■ Provided material
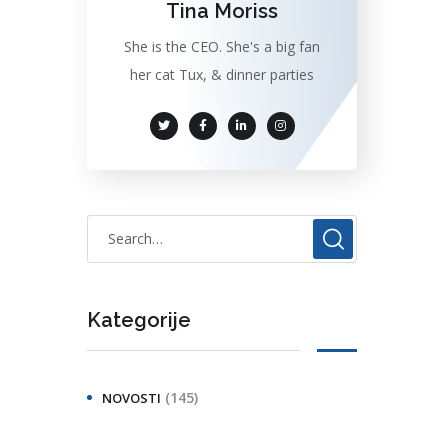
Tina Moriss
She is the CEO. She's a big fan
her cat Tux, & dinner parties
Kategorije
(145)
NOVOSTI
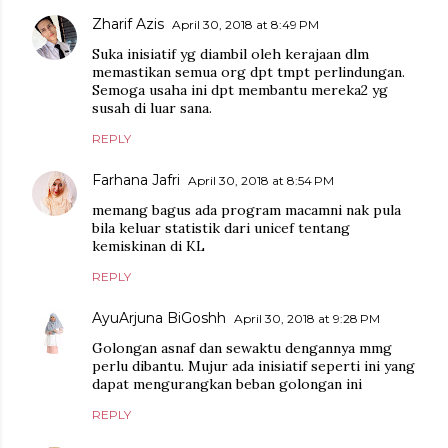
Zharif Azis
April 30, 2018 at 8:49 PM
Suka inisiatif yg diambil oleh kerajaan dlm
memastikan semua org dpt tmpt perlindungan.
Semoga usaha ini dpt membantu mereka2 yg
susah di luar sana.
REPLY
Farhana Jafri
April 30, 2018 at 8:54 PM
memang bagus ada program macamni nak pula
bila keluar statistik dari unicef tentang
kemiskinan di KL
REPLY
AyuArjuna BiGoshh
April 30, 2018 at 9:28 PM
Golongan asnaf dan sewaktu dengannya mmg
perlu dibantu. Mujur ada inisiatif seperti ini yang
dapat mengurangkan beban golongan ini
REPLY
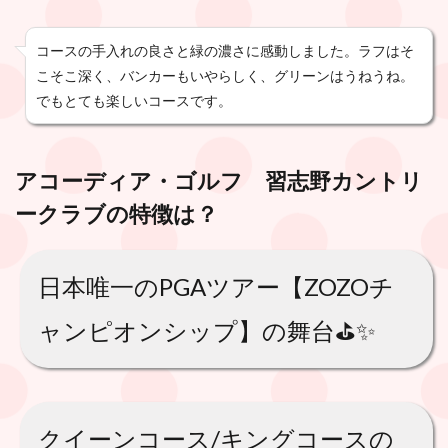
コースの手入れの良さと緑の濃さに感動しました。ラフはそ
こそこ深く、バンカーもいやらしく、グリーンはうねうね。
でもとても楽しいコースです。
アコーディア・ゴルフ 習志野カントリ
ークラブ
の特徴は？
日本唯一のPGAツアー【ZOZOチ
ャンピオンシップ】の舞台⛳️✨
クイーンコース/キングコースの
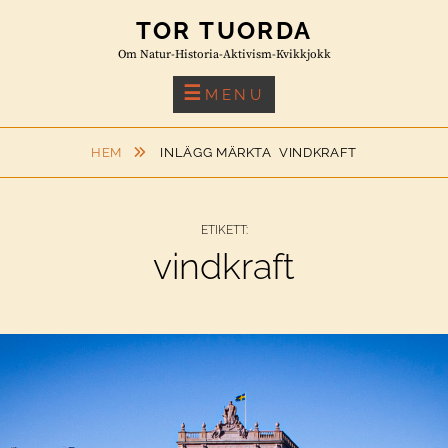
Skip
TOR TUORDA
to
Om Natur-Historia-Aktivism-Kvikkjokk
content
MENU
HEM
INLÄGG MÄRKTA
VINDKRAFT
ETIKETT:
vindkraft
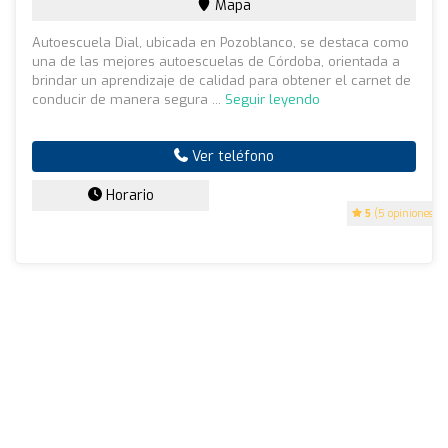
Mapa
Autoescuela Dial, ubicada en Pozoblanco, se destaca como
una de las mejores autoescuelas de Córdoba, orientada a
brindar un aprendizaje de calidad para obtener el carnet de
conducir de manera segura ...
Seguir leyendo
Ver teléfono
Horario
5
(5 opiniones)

■ Assigned task
All lines in the listing above with the string "inisiatif" should be returned.

■ Final answer
Suka inisiatif yg diambil oleh kerajaan dlm
perlu dibantu. Mujur ada inisiatif seperti ini yang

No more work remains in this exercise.